PLEXUS Market Comments
Market Comments – September 03, 2020
NY futures pulled back this week, as December dropped 109 points to close at 64.28 cents.
December rallied to 66.44 cents on Tuesday, which was one point shy of the August 25 high, but it has since given back over 200 points. When we look at the candlestick chart we notice that the three sessions from Monday to Wednesday all had long ‘wicks’, which tells us that the market was unable to hold on to intraday gains.
Since open interest continued to rise this week, we suspect that new spec and index fund longs initially pushed prices higher, while the trade continued to be a strong scale up seller. When the US dollar started to reverse from Tuesday’s 2-year low and financial markets saw some profit-taking, speculators stopped chasing commodities and the void of buying has allowed values to cave in.

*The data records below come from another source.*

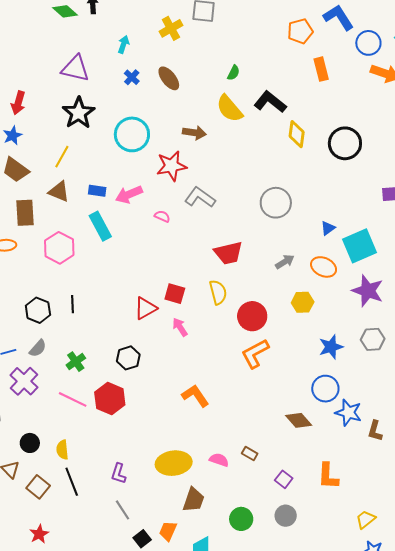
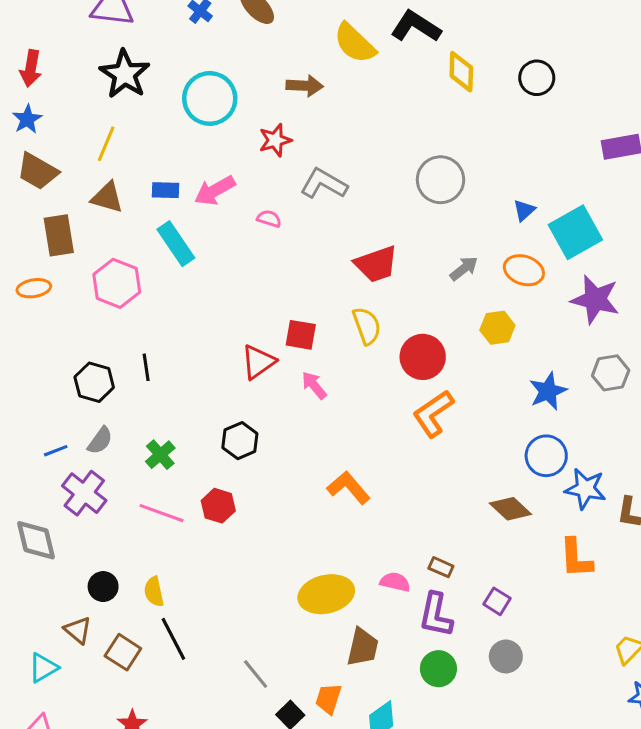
black circle: (345, 143) -> (537, 78), size x0.7
red star: (171, 166) -> (275, 140), size x0.7
red hexagon: (110, 399) -> (218, 506), size x0.7
purple L-shape: (119, 474) -> (436, 615), moved, size x1.4
orange L-shape: (328, 476) -> (576, 558), moved

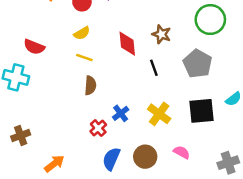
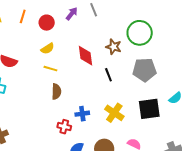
green circle: (210, 20) -> (140, 33), moved
gray pentagon: (198, 64) -> (144, 70), turned -30
blue cross: (121, 113) -> (82, 114), turned 32
red cross: (98, 128) -> (64, 127), turned -32

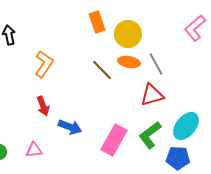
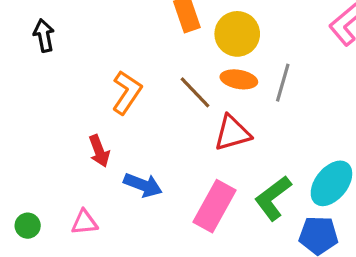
orange L-shape: (44, 64) -> (127, 92), moved
gray line: (156, 64) -> (283, 83), turned 45
red triangle: (152, 95) -> (232, 133), moved

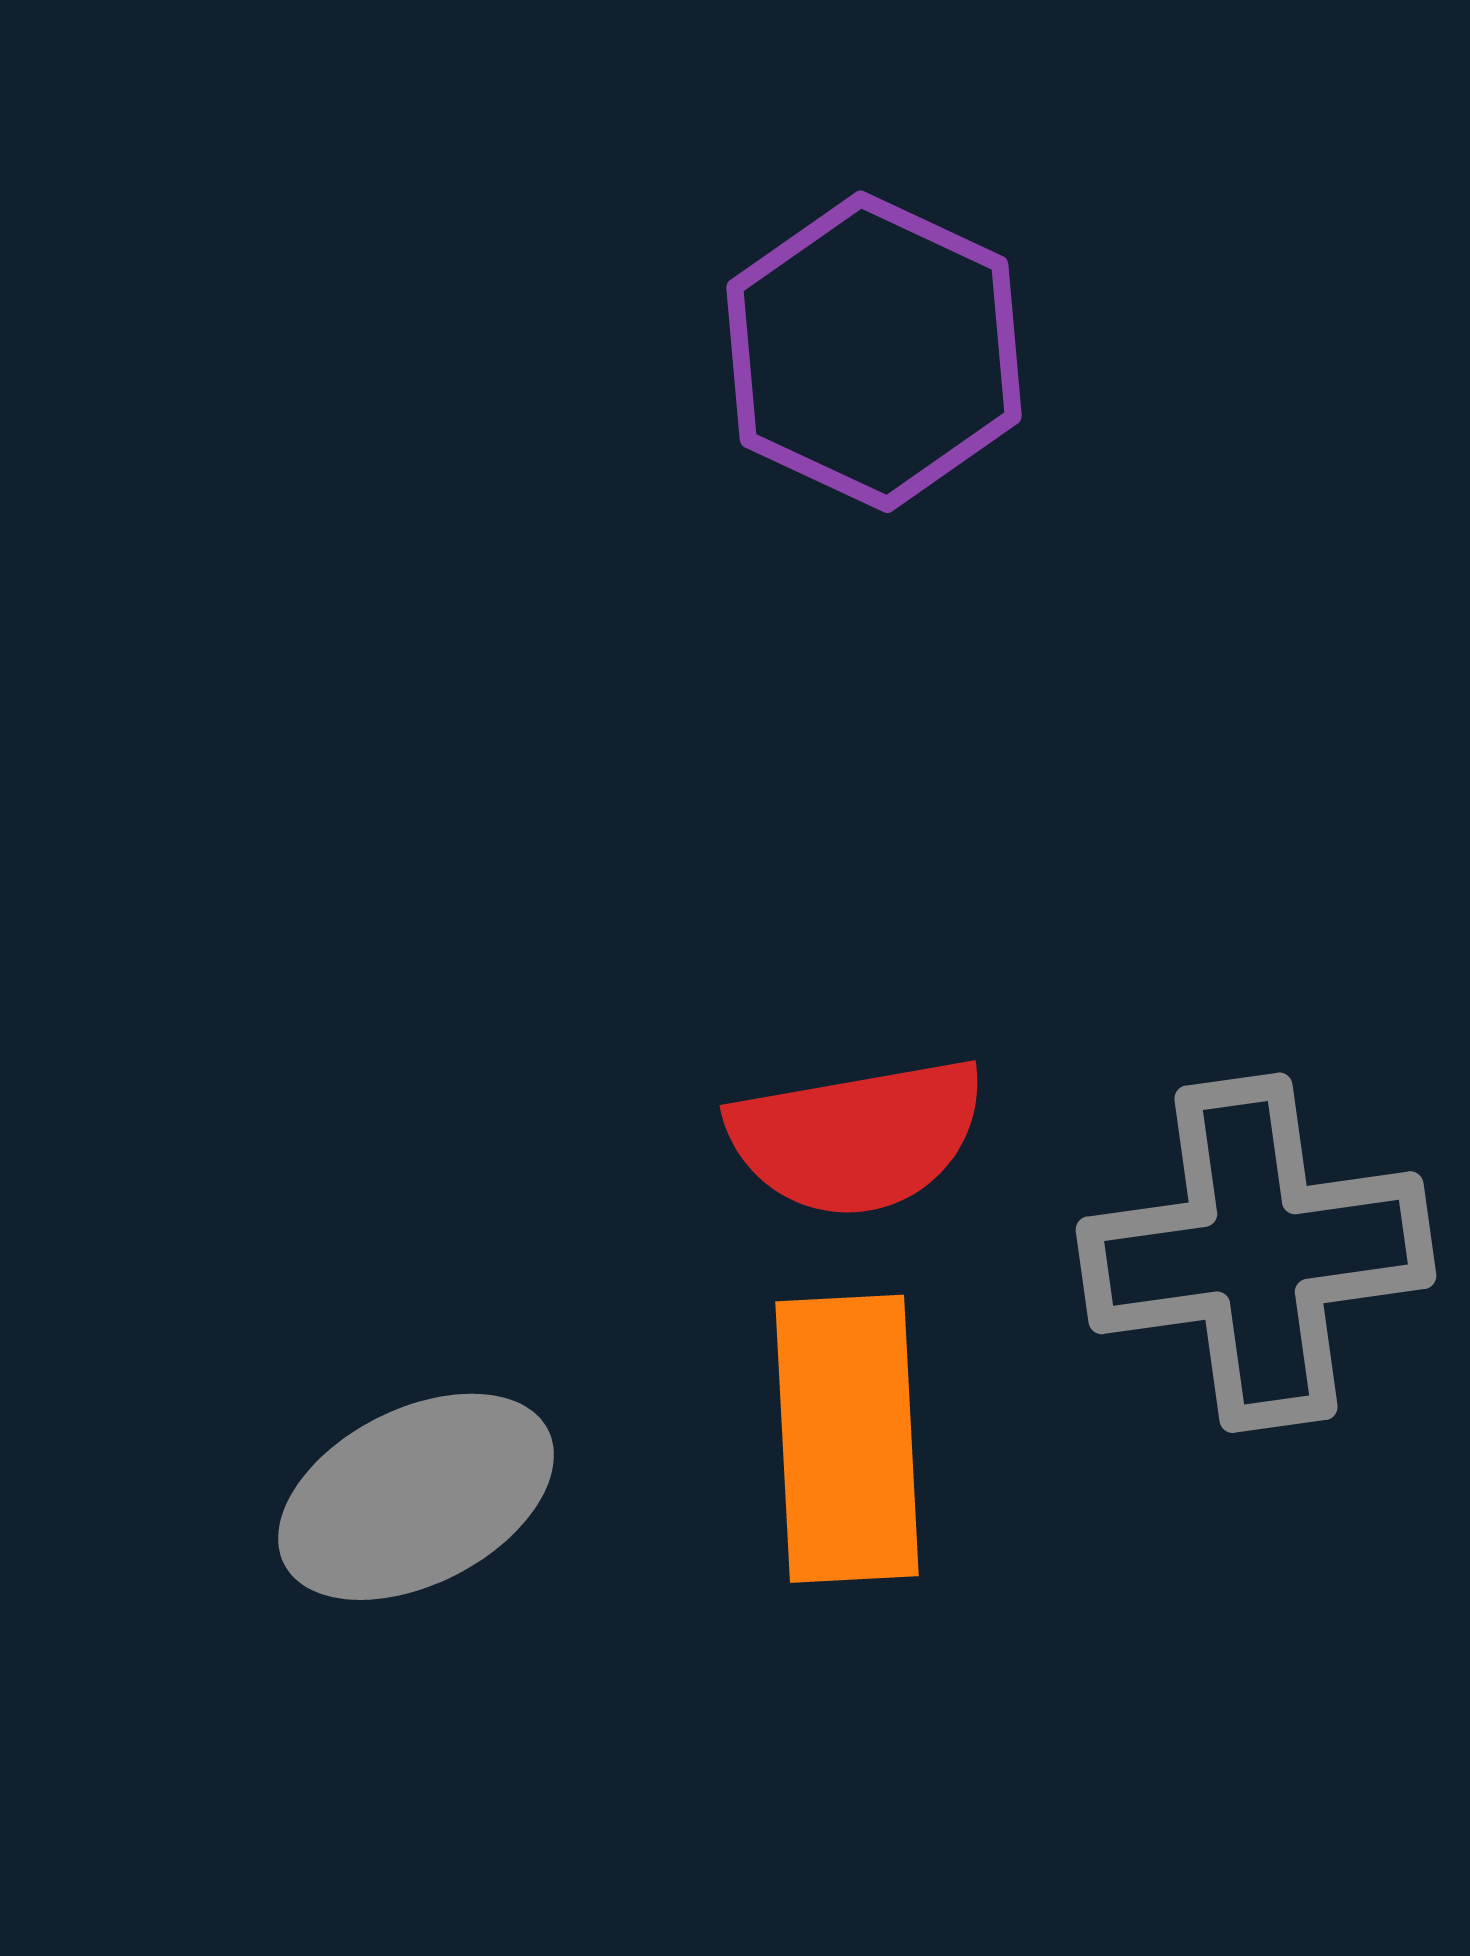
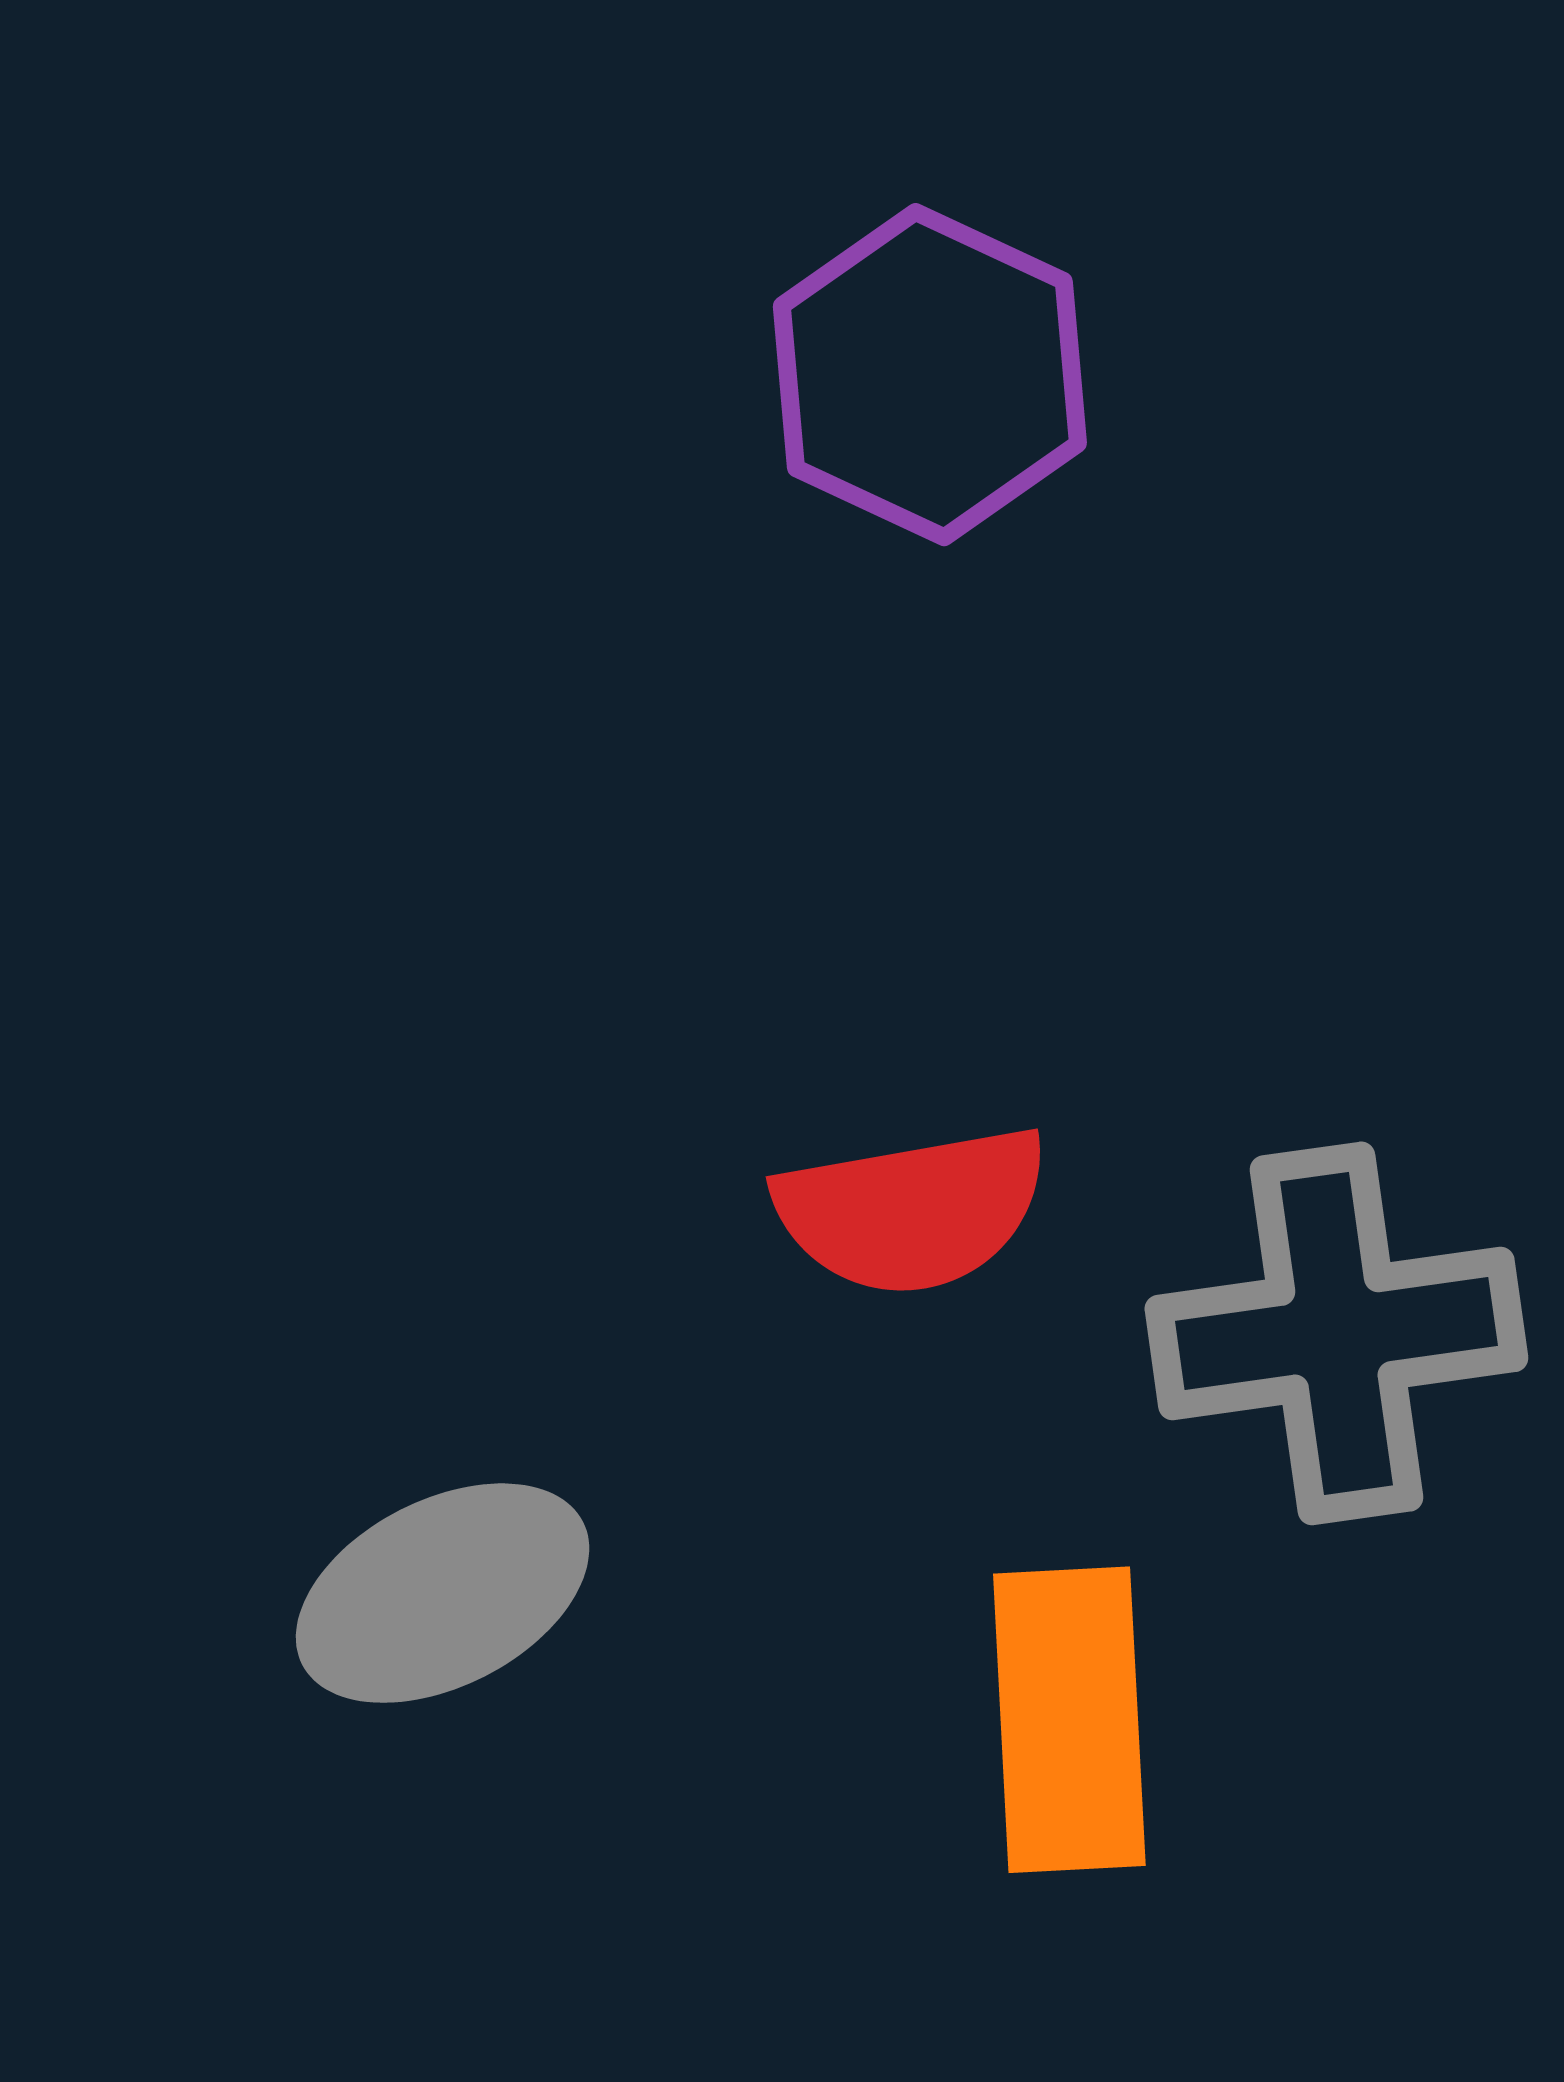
orange rectangle: (847, 1439) -> (1069, 1720), moved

The latest CFTC report confirmed that speculators were behind the rally to a 6-month high on August 25. Speculators increased their net long by 1.32 million bales to 4.67 million bales net during the week of August 19-25, while index funds added 0.15 million bales to lift their net long to 7.50 million bales.
The trade was still able and willing to hold against this buying spree and boosted its net short position by a further 1.47 million bales to 12.26 million bales. This represents the trade’s largest net short position since September 2018, when the market was trading at 79 cents.
The market is now at the top of the ‘fixation zone’, which we believe to range from 60-64 cents. The latest ‘on-call’ report showed that there were still 3.76 million bales in unfixed on-call sales on December and 2.54 million bales on March, for a total of 6.30 million bales. If we include all the months beyond March we get a total of 9.56 million bales. These unfixed sales provide a nice layer of scale-down support, although mills might pull or lower their orders if the outlook were to turn more bearish.
US export sales amounted to 148,800 running bales of Upland and Pima cotton, with China and Vietnam once again accounting for the majority of it. Shipments were decent at 286,000 running bales, with China receiving 137,700 RB. For the current marketing year we now have commitments of 7.4 million statistical bales, of which a little over 1.3 million bales have been exported.
China has been the main reason why US futures are where they are today and rumors have it that China will remain a strong importer this season, especially of US cotton. This is great if it materializes, but it also presents a risk to the bullish case if something were to change. We need to remind ourselves that China doesn’t really need all that cotton, but may continue to import for political and strategic reasons.
Another potential threat to the bullish case would be a ‘risk off’ move in financial markets. Today the US stock market suffered its biggest one-day loss since June and this may serve as a wake-up call for all these unsuspecting small investors who have been pouring money into index funds.
The global economy has been on life support since March, with generous government stimulus and central bank asset purchases keeping it going. But we are now entering a period fraught with uncertainty, as many small businesses have used up their savings and further government stimulus has yet to be determined.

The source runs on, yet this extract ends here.